Corona ǀ The clock is ticking for the boys – Friday

by time news

Was it indifference, ignorance, or deliberate harshness? In any case, Bavaria’s Ministry of Health decreed in November that even unvaccinated children from twelve were no longer allowed to go to the cinema, museum or zoo. Although they couldn’t be fully vaccinated by their twelfth birthday – there was no vaccine approved for children at the time.

One example among many of how the rights of children and young people have been dealt with since the beginning of the Corona crisis. Almost nowhere were schools closed for as long in 2021 with reference to the pandemic as in Germany. Primary schools, for example, 32 days – compared to eleven days on average for all OECD countries. In the first wave in March 2020, playgrounds were even cordoned off with a tape recorder.

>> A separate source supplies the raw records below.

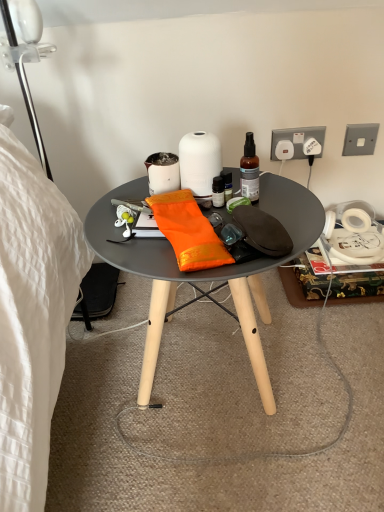 The width and height of the screenshot is (384, 512). Find the location of `free space underneath matte black table at center (from a real-world perspective)`. free space underneath matte black table at center (from a real-world perspective) is located at coordinates (208, 373). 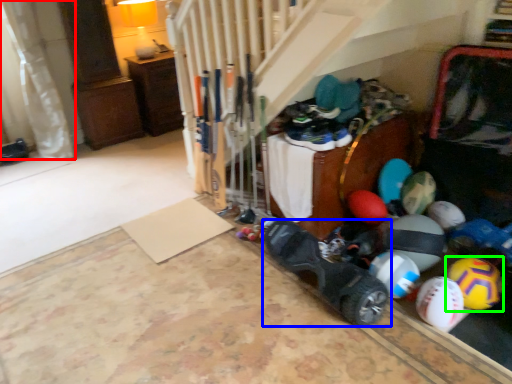 Question: Considering the real-world distances, which object is closest to curtain (highlighted by a red box)? footwear (highlighted by a blue box) or beach ball (highlighted by a green box).

Choices:
 (A) footwear
 (B) beach ball

Answer: (A) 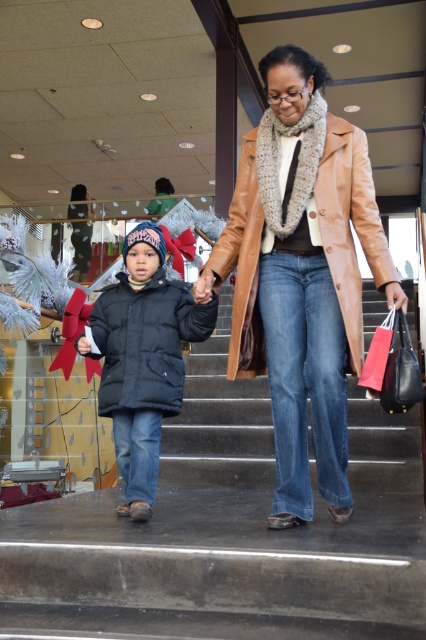 You are a security guard in the mall and need to identify the person wearing the leather coat at center. Based on the scene description, which direction should you look relative to the matte black jacket at center?

The leather coat at center is to the right of the matte black jacket at center, so you should look to the right of the matte black jacket at center to find the person wearing the leather coat at center.

You are a delivery person carrying a large box that is 5 feet wide. You need to walk down the smooth concrete stairs at center. Can you fit through the stairs without tilting the box sideways?

The smooth concrete stairs at center are 5.45 feet apart, which is wider than your 5 feet wide box. You can fit through the stairs without tilting the box sideways.

You are a delivery person carrying a large package wrapped in brown paper. You see the smooth concrete stairs at center and the leather coat at center. Can you determine if the package will fit through the stairs? Please explain your reasoning.

The smooth concrete stairs at center are wider than the leather coat at center. Since the package is wrapped in brown paper, its dimensions are not specified, but if it is similar in width to the leather coat, it should fit through the stairs. However, if the package is wider than the coat, it might not fit. The exact width of the package is needed to determine this. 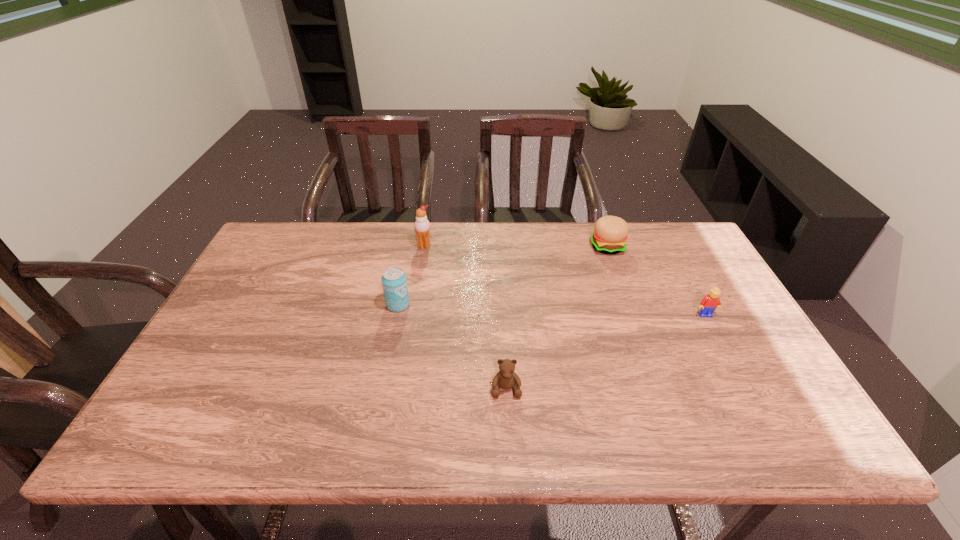 I want to click on vacant space located on the front-facing side of the third object from right to left, so click(508, 424).

Identify the location of icecream that is at the far edge. 422,226.

Find the location of a particular element. hamburger at the far edge is located at coordinates (610, 233).

At what (x,y) coordinates should I click in order to perform the action: click on object at the right edge. Please return your answer as a coordinate pair (x, y). The image size is (960, 540). Looking at the image, I should click on (708, 304).

Where is `vacant area at the far edge of the desktop`? This screenshot has width=960, height=540. vacant area at the far edge of the desktop is located at coordinates (623, 260).

Image resolution: width=960 pixels, height=540 pixels. What are the coordinates of `vacant space at the near edge of the desktop` in the screenshot? It's located at (706, 423).

Where is `free space at the left edge of the desktop`? The width and height of the screenshot is (960, 540). free space at the left edge of the desktop is located at coordinates (263, 309).

Locate an element on the screen. The width and height of the screenshot is (960, 540). blank space at the near left corner is located at coordinates (184, 428).

In the image, there is a desktop. Identify the location of free space at the far right corner. (696, 252).

In order to click on vacant space that is in between the rightmost object and the beer can in this screenshot , I will do `click(552, 310)`. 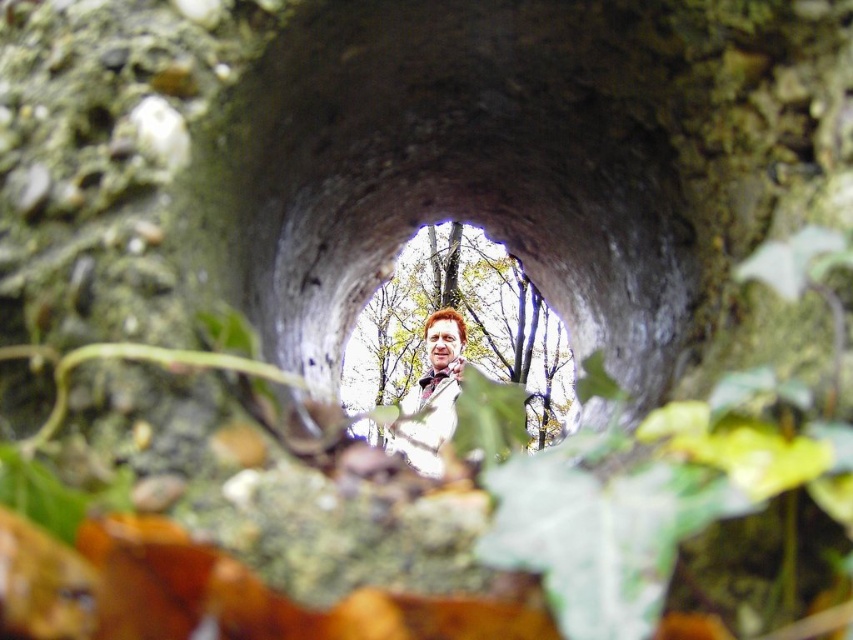 Which is below, smooth concrete hole at center or light brown leather jacket at center?

light brown leather jacket at center

Is smooth concrete hole at center positioned before light brown leather jacket at center?

No, it is behind light brown leather jacket at center.

Is point (543, 417) positioned after point (433, 445)?

Yes, point (543, 417) is behind point (433, 445).

Locate an element on the screen. smooth concrete hole at center is located at coordinates (456, 342).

If children were hit particularly hard by the coronavirus, the harsh measures could have been understood. Or if there were no alternatives to contain the corona dynamic. But even if the incidences among under 15-year-olds rose sharply this spring and have since been significantly higher than those in adults, they recently made up less than four percent of all hospital patients. And while the children had to sit at home for months, the corona rules for adults were almost nowhere as lax as in Germany, as the Ifo Institute recently pointed out: no nationwide curfews with a narrow radius around their own place of residence, for a long time none at all Home office is compulsory – and then not nearly as strictly enforced as in France, for example, which compensated for the much shorter school closings.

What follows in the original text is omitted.